What’s cooking…

Next post I’ll tell you about some interesting developments in my writing life. But, for now, this hard winter has gotten me thinking, and I want to get those thoughts off my chest.

This winter has been a tough go, no matter where you live. I have found the harshness and extremes more than a little disconcerting, and nothing I read, see, or feel in my bones makes me think that this is simply a rough patch in the cycles and seasons of normal climatic variations. I am convinced that our hand is on the scale in this instance, and I worry for the children that we of the older generations are so obstinate, naive, and short sighted as to not act in their best interest by doing something about the contributory environmental factors that are under our control.

But we don’t. We dither, blather, pontificate and equivocate while our children grow up into a world that is more invested in invented sectarian divisions than in real dynamic action to save the earth that we all call home.

Call it befouling our nest; call it what you will. But when the snows are burying us and the cold is freezing us and the seas are surging beyond their normal bounds and the earth where things are supposed to be green is thirsty and brown — well, it is hard to just switch the channel and, as Leonard Cohen puts it, spend our time “getting lost in that hopeless little screen.”

I just got back from out west, where three days of deluge brought the Sierra snow pack from which California gets most of its water up to 17 percent of normal. I’m used to seeing the hills of northern California as green as the hills of Ireland. But this time I saw parched, arid hillsides so devoid of grasses that ranchers were keeping their cattle alive by feeding them hay from the back of pickup trucks.

And when I got back here to Minnesota people were wide-eyed and hysterical from the relentless and record-breaking cold.
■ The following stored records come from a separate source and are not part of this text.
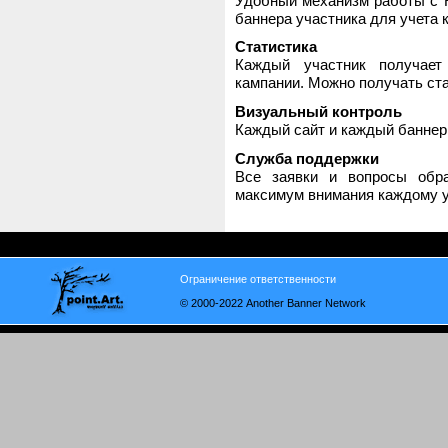
Удобный механизм работы с H
баннера участника для учета 
Статистика
Каждый участник получает
кампании. Можно получать стат
Визуальный контроль
Каждый сайт и каждый баннер
Служба поддержки
Все заявки и вопросы обр
максимум внимания каждому у
Ограничение ответственности
© 2000-2022 Another Banner Network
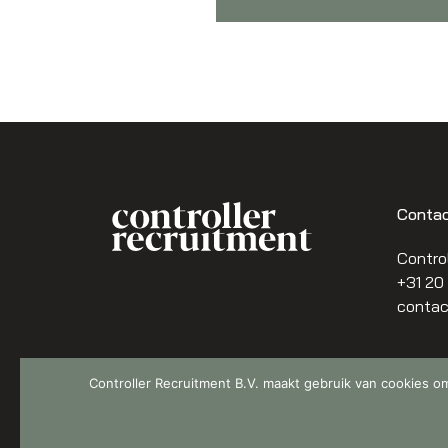
Conta
Control
+31 20
contac
Controller Recruitment B.V. maakt gebruik van cookies om
Ontwerp & realisatie door Buro Bliq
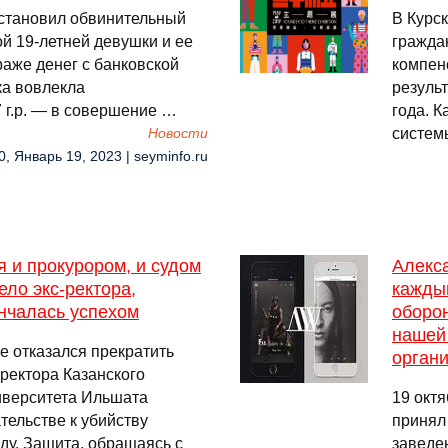
становил обвинительный
В Курс
й 19-летней девушки и ее
гражда
раже денег с банковской
компен
ка вовлекла
результ
 г.р. — в совершение …
года. 
систем
Новости
0, Январь 19, 2023 | seyminfo.ru
 и прокурором, и судом
Алекса
ело экс-ректора,
кажды
енчалась успехом
оборо
нашей 
ве отказался прекратить
органи
ректора Казанского
иверситета Ильшата
19 окт
тельстве к убийству
принял
ду. Защита, обращаясь с
заведе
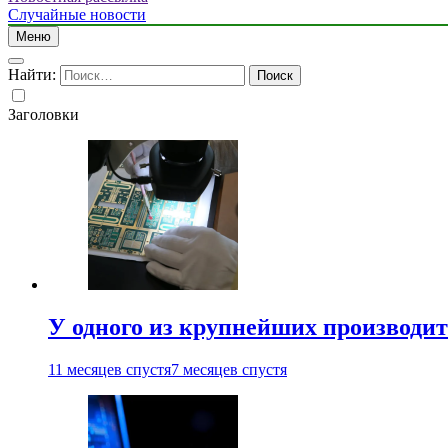
Случайные новости
Меню
Найти:
Заголовки
У одного из крупнейших производит
11 месяцев спустя
7 месяцев спустя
Just yesterday I was up in Duluth, a hauntingly tough and hardscrabble city on the edge of Lake Superior, and they had just hit their 61st consecutive day of below zero temperatures. For those of you who don’t know what that means, stick your hand in a bucket of ice water and hold it there for two months. You’ll start to get the picture.

I wonder what it is going to take to get our attention. Sure, we’ll all benefit if we each use low energy light bulbs and recycle our plastic bottles. But this is something that requires visionary, coordinated, action, both within and among governments. But we have become so wary of government meddling in our lives, and the center has been pushed so far toward the political right, that we no longer see this as even desirable, much less possible.

I just worry for the children, and just wish that we could point a path toward meaningful action that would call forth their visionary impulses rather than their cynicism or moral despair. But we’ve reduced them to just trying to survive, and focused their attention a new generation of hopeless little screens.

I don’t wish to become curmudgeonly, but neither do I wish to be blissfully naive. The paradigm has to shift. I keep doing what I can through my writing, and I’m sure you all do what you can in your own way. But the drumbeat keeps getting louder, and this winter has made it louder still.

It is time, as the poet Rainer Maria Rilke puts it, that we must change our lives.

2 thoughts on “What’s cooking…”

  1. Kent,
    Good to “hear” from you. I suspect like other addictions, we’ll collectively have to bottom out to get things moving in the right direction. It has been said that sooner or later the voting public will see the light.

    This is all real by me as well. I “retired” early two weeks ago to move back to the Midwest to be in a predicted normal precipitation zone over the coming decade, build soil (using a former Wisconsin PHD soil scientist, Elaine Ingham’s, prescription for monitoring and enabling soil microbes), and grow food that has flavor like food used to have.

    I offer this interview if you have not already heard it with sociologist Paul Ray who has identifed a subtle subculture he calls Cultural Creatives. This group is still increasing and is 35% of us worldwide. Our media does not perceive them yet. I was thrilled to learn about their presence.
    http://www.kindredcommunity.com/2013/09/same-planet-different-worlds-how-cultural-creatives-are-bringing-forward-the-practical-wisdom-of-conscious-living/

    Also, an interview called View From the Center of the Universe by Elizabeth Debold. The husband and wife team from Princeton, Primack and Abrams, describe humanity at a cosmic place of immense transition cosmically and therfore have a whole Universe involved in our transition if you will…
    http://viewfromthecenter.com/files/WIE-ViewFromtheCenter.pdf

    One more, the movie “Thrive; What on Earth Will It Take”, is also breathtaking and intense, but a credible description of how all is woven together in this time..
    http://www.youtube.com/watch?v=lEV5AFFcZ-s

    Meanwhile, please shine on as one of our relatively few exemplary elders that you are in this country. We need more authentic communication and dialogue like this.

    Thank you for your incredible writing contributions!

    And thank heaven for the Internet!

    (Warm) Regards…

    Tim Overdier
    Pagosa Springs, CO

  2. Mr. Nerburn,
    I agree with you completely. Thank you for your voice and encouragement to us all.
    I have read all your books and feel blessed to have them. You sir are a gift.
    My best to you, your Family and Friends.